Give back exactly the lines running from the line with "oferecendo qualidade e" to the end of the entries, and only those lines.

(Records for processing)

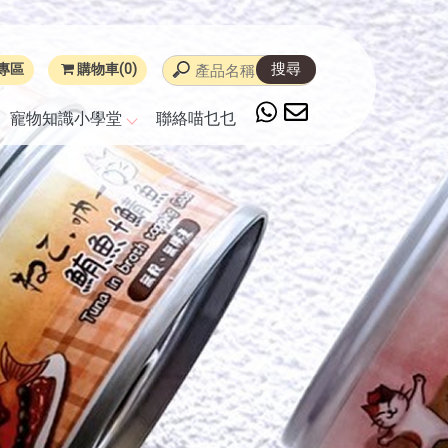
專區
購物車(0)
寵物知識小學堂
聯絡喵乜乜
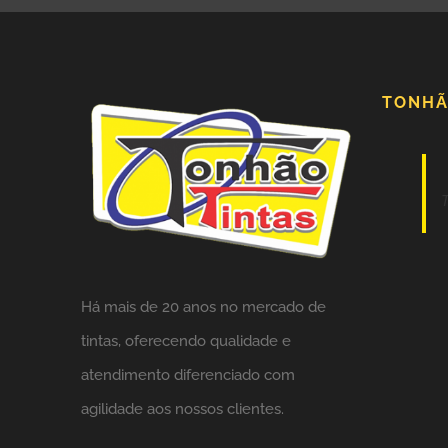
TONHÃ
Há mais de 20 anos no mercado de
tintas,
oferecendo qualidade e
atendimento diferenciado com
agilidade aos nossos clientes.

(End Records for processing)

Written answer ->
oferecendo qualidade e
atendimento diferenciado com
agilidade aos nossos clientes.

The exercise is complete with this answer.